• **Instructions to follow**:
Copy out each entry precisely; no image belongs in the result.
--- Records supplied ---
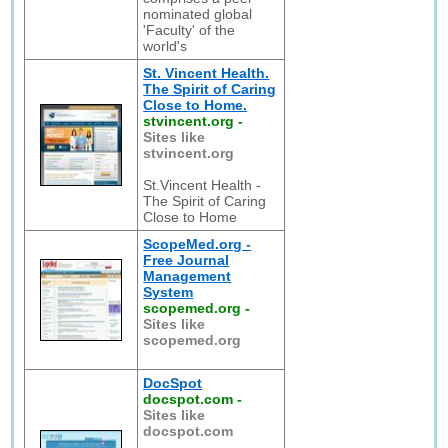
nominated global
'Faculty' of the
world's
St. Vincent Health.
The Spirit of Caring
Close to Home.
stvincent.org
-
Sites like
stvincent.org
St.Vincent Health -
The Spirit of Caring
Close to Home
ScopeMed.org -
Free Journal
Management
System
scopemed.org
-
Sites like
scopemed.org
DocSpot
docspot.com
-
Sites like
docspot.com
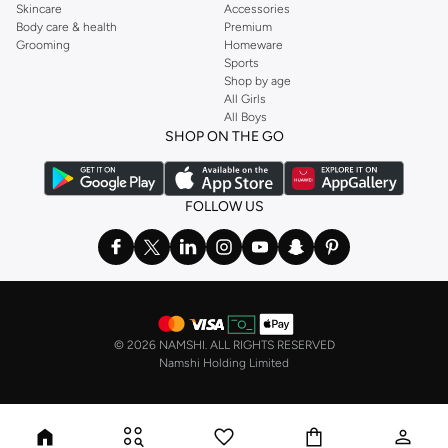
Skincare
Accessories
Body care & health
Premium
Grooming
Homeware
Sports
Shop by age
All Girls
All Boys
SHOP ON THE GO
FOLLOW US
©
2026 NAMSHI. ALL RIGHTS RESERVED
Namshi Holding Limited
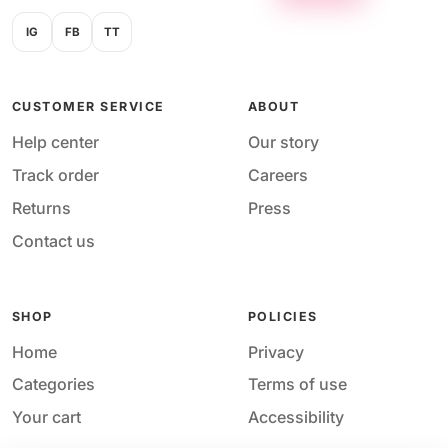
IG
FB
TT
CUSTOMER SERVICE
ABOUT
Help center
Our story
Track order
Careers
Returns
Press
Contact us
SHOP
POLICIES
Home
Privacy
Categories
Terms of use
Your cart
Accessibility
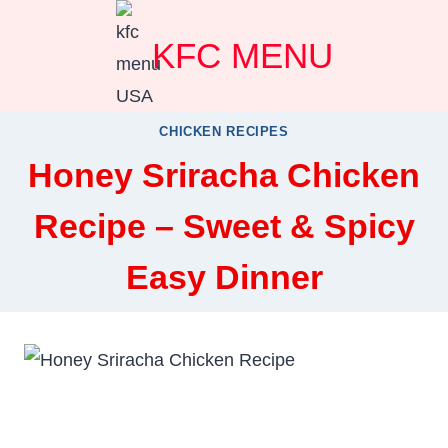
Skip
KFC MENU
to
content
CHICKEN RECIPES
Honey Sriracha Chicken
Recipe – Sweet & Spicy
Easy Dinner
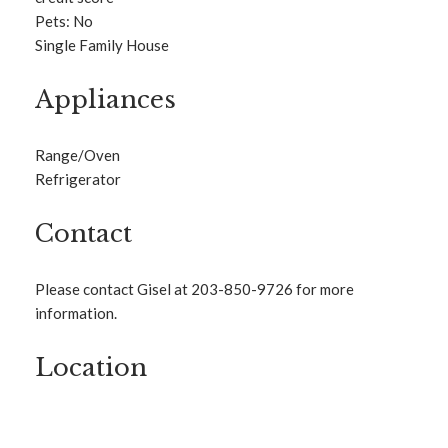
Pets: No
Single Family House
Appliances
Range/Oven
Refrigerator
Contact
Please contact Gisel at 203-850-9726 for more
information.
Location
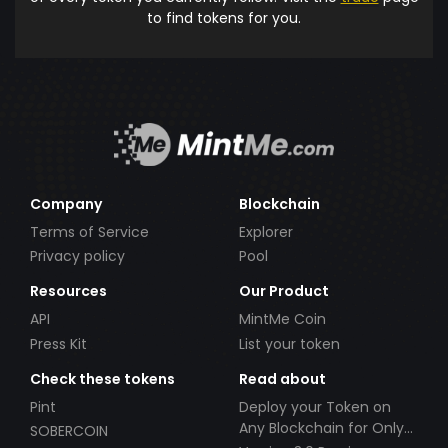
to find tokens for you.
Company
Blockchain
Terms of Service
Explorer
Privacy policy
Pool
Resources
Our Product
API
MintMe Coin
Press Kit
List your token
Check these tokens
Read about
Pint
Deploy your Token on
Any Blockchain for Only
SOBERCOIN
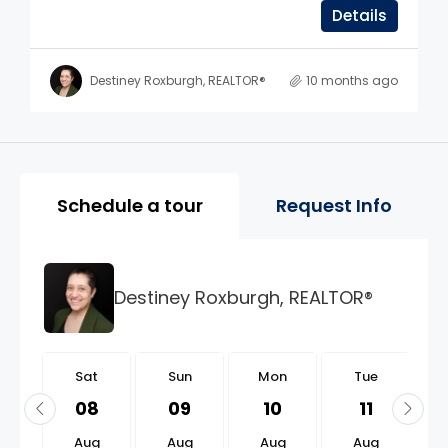
Details
Destiney Roxburgh, REALTOR®
10 months ago
Property Page Tools and 
Schedule a tour
Request Info
Destiney Roxburgh, REALTOR®
t
Sat
Sun
Mon
Tue
2
08
09
10
11
g
Aug
Aug
Aug
Aug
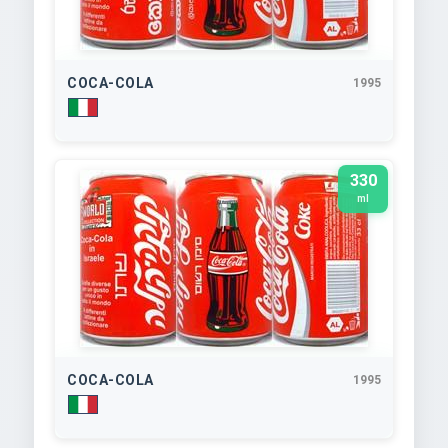
COCA-COLA
1995
330
ml
COCA-COLA
1995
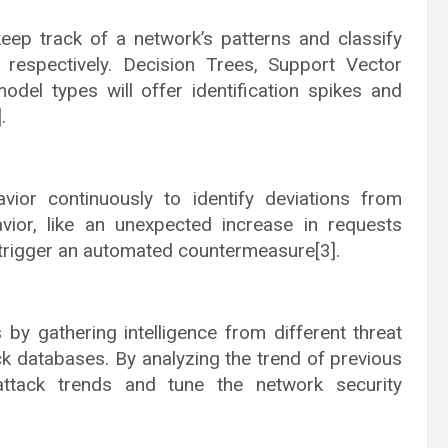
eep track of a network’s patterns and classify
s respectively. Decision Trees, Support Vector
odel types will offer identification spikes and
.
ior continuously to identify deviations from
avior, like an unexpected increase in requests
d trigger an automated countermeasure[3].
 by gathering intelligence from different threat
ack databases. By analyzing the trend of previous
attack trends and tune the network security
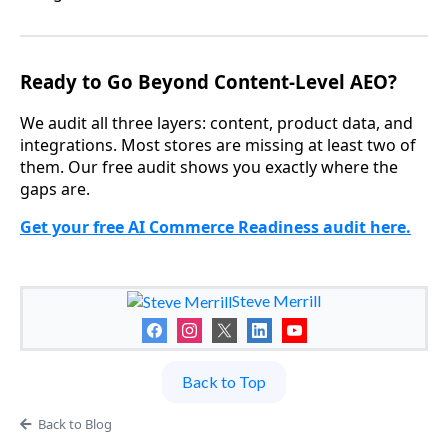
Ready to Go Beyond Content-Level AEO?
We audit all three layers: content, product data, and
integrations. Most stores are missing at least two of
them. Our free audit shows you exactly where the
gaps are.
Get your free AI Commerce Readiness audit here.
Steve Merrill
Back to Top
Back to Blog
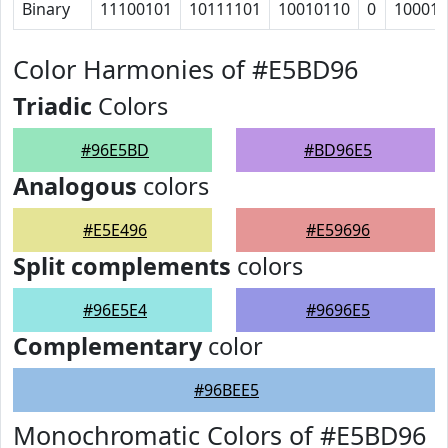
Binary
11100101
10111101
10010110
0
10001
Color Harmonies of #E5BD96
Triadic
Colors
#96E5BD
#BD96E5
Analogous
colors
#E5E496
#E59696
Split complements
colors
#96E5E4
#9696E5
Complementary
color
#96BEE5
Monochromatic Colors of #E5BD96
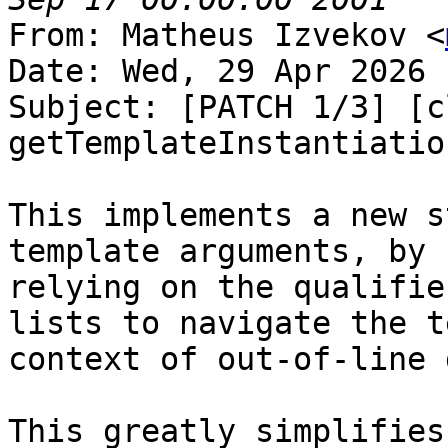
From: Matheus Izvekov <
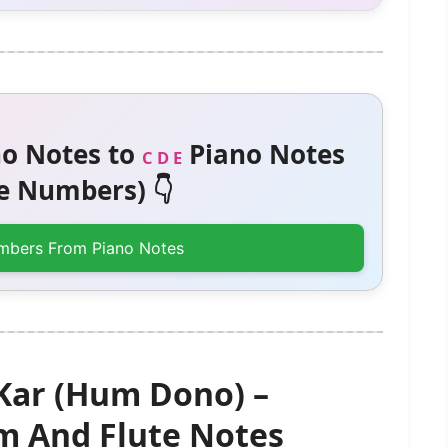
o Notes to
Piano Notes
C D E
 Numbers) 👇
mbers From Piano Notes
Kar (Hum Dono) –
 And Flute Notes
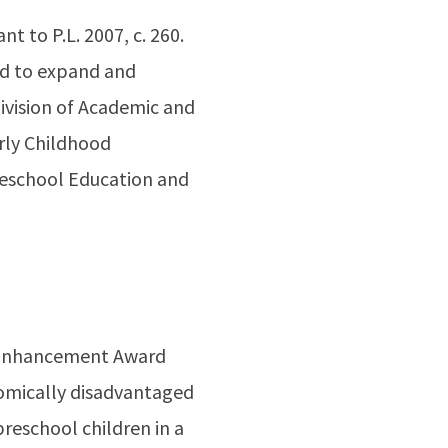
nt to P.L. 2007, c. 260.
ed to expand and
Division of Academic and
arly Childhood
Preschool Education and
ty Enhancement Award
omically disadvantaged
preschool children in a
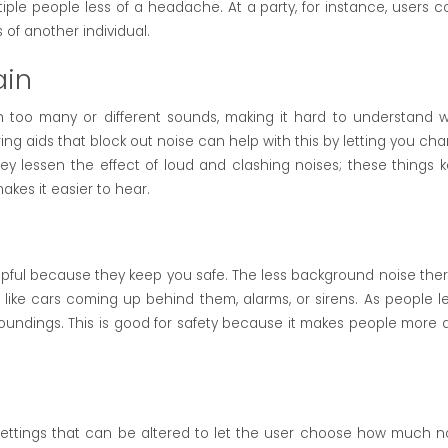
ple people less of a headache. At a party, for instance, users c
of another individual.
ain
ith too many or different sounds, making it hard to understand 
ng aids that block out noise can help with this by letting you ch
y lessen the effect of loud and clashing noises; these things 
akes it easier to hear.
lpful because they keep you safe. The less background noise there
like cars coming up behind them, alarms, or sirens. As people l
undings. This is good for safety because it makes people more a
settings that can be altered to let the user choose how much n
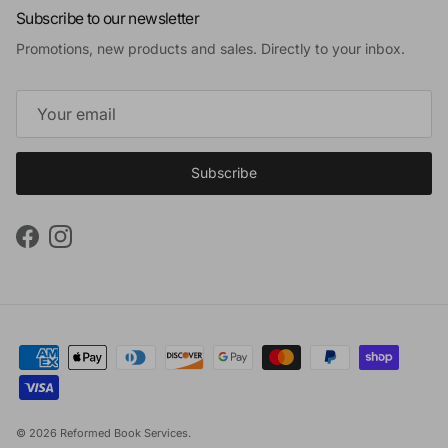
Subscribe to our newsletter
Promotions, new products and sales. Directly to your inbox.
Subscribe
Facebook
Instagram
© 2026
Reformed Book Services
.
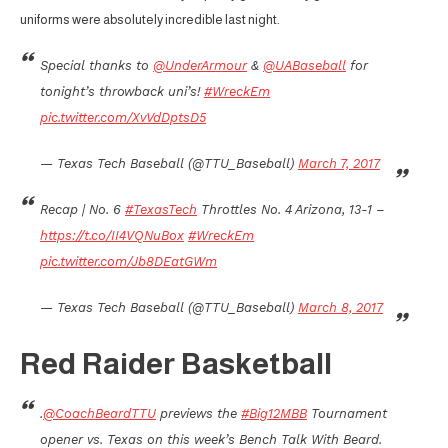
uniforms were absolutely incredible last night.
Special thanks to
@UnderArmour
&
@UABaseball
for
tonight’s throwback uni’s!
#WreckEm
pic.twitter.com/XvVdDptsD5
— Texas Tech Baseball (@TTU_Baseball)
March 7, 2017
Recap | No. 6
#TexasTech
Throttles No. 4 Arizona, 13-1 –
https://t.co/II4VQNuBox
#WreckEm
pic.twitter.com/Jb8DEatGWm
— Texas Tech Baseball (@TTU_Baseball)
March 8, 2017
Red Raider Basketball
.
@CoachBeardTTU
previews the
#Big12MBB
Tournament
opener vs. Texas on this week’s Bench Talk With Beard.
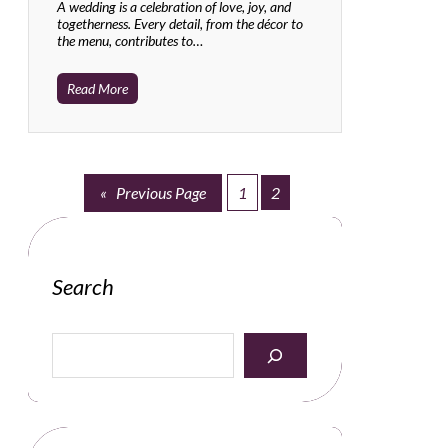
A wedding is a celebration of love, joy, and
togetherness. Every detail, from the décor to
the menu, contributes to…
Read More
«
Previous Page
1
2
Search
S
e
a
r
c
h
---
• **Exercise answer**:
nominated global
'Faculty' of the
world's
St. Vincent Health.
The Spirit of Caring
Close to Home.
stvincent.org
-
Sites like
stvincent.org
St.Vincent Health -
The Spirit of Caring
Close to Home
ScopeMed.org -
Free Journal
Management
System
scopemed.org
-
Sites like
scopemed.org
DocSpot
docspot.com
-
Sites like
docspot.com
Skincare
Accessories
Body care & health
Premium
Grooming
Homeware
Sports
Shop by age
All Girls
All Boys
SHOP ON THE GO
FOLLOW US
©
2026 NAMSHI. ALL RIGHTS RESERVED
Namshi Holding Limited
IG
FB
TT
CUSTOMER SERVICE
ABOUT
Help center
Our story
Track order
Careers
Returns
Press
Contact us
SHOP
POLICIES
Home
Privacy
Categories
Terms of use
Your cart
Accessibility
Skip
KFC MENU
to
content
CHICKEN RECIPES
Honey Sriracha Chicken
Recipe – Sweet & Spicy
Easy Dinner
Pets: No
Single Family House
Appliances
Range/Oven
Refrigerator
Contact
Please contact Gisel at 203-850-9726 for more
information.
Location
to find tokens for you.
Company
Blockchain
Terms of Service
Explorer
Privacy policy
Pool
Resources
Our Product
API
MintMe Coin
Press Kit
List your token
Check these tokens
Read about
Pint
Deploy your Token on
Any Blockchain for Only
SOBERCOIN
Details
Destiney Roxburgh, REALTOR®
10 months ago
Property Page Tools and 
Schedule a tour
Request Info
Destiney Roxburgh, REALTOR®
t
Sat
Sun
Mon
Tue
2
08
09
10
11
g
Aug
Aug
Aug
Aug
COCA-COLA
1995
330
ml
COCA-COLA
1995
eep track of a network’s patterns and classify
s respectively. Decision Trees, Support Vector
odel types will offer identification spikes and
.
ior continuously to identify deviations from
avior, like an unexpected increase in requests
d trigger an automated countermeasure[3].
 by gathering intelligence from different threat
ack databases. By analyzing the trend of previous
attack trends and tune the network security
Ready to Go Beyond Content-Level AEO?
We audit all three layers: content, product data, and
integrations. Most stores are missing at least two of
them. Our free audit shows you exactly where the
gaps are.
Get your free AI Commerce Readiness audit here.
Steve Merrill
Back to Top
Back to Blog
Binary
11100101
10111101
10010110
0
10001
Color Harmonies of #E5BD96
Triadic
Colors
#96E5BD
#BD96E5
Analogous
colors
#E5E496
#E59696
Split complements
colors
#96E5E4
#9696E5
Complementary
color
#96BEE5
Monochromatic Colors of #E5BD96
From: Matheus Izvekov <
o Notes to
Piano Notes
C D E
 Numbers) 👇
mbers From Piano Notes
Kar (Hum Dono) –
 And Flute Notes
nt to P.L. 2007, c. 260.
ed to expand and
Division of Academic and
arly Childhood
Preschool Education and
ty Enhancement Award
omically disadvantaged
preschool children in a
ple people less of a headache. At a party, for instance, users c
of another individual.
ain
ith too many or different sounds, making it hard to understand 
ng aids that block out noise can help with this by letting you ch
y lessen the effect of loud and clashing noises; these things 
akes it easier to hear.
lpful because they keep you safe. The less background noise there
like cars coming up behind them, alarms, or sirens. As people l
undings. This is good for safety because it makes people more a
settings that can be altered to let the user choose how much n
Subscribe to our newsletter
Promotions, new products and sales. Directly to your inbox.
Subscribe
Facebook
Instagram
© 2026
Reformed Book Services
.
uniforms were absolutely incredible last night.
Special thanks to
@UnderArmour
&
@UABaseball
for
tonight’s throwback uni’s!
#WreckEm
pic.twitter.com/XvVdDptsD5
— Texas Tech Baseball (@TTU_Baseball)
March 7, 2017
Recap | No. 6
#TexasTech
Throttles No. 4 Arizona, 13-1 –
https://t.co/II4VQNuBox
#WreckEm
pic.twitter.com/Jb8DEatGWm
— Texas Tech Baseball (@TTU_Baseball)
March 8, 2017
Red Raider Basketball
.
@CoachBeardTTU
previews the
#Big12MBB
Tournament
opener vs. Texas on this week’s Bench Talk With Beard.
A wedding is a celebration of love, joy, and
togetherness. Every detail, from the décor to
the menu, contributes to…
Read More
«
Previous Page
1
2
Search
S
e
a
r
c
h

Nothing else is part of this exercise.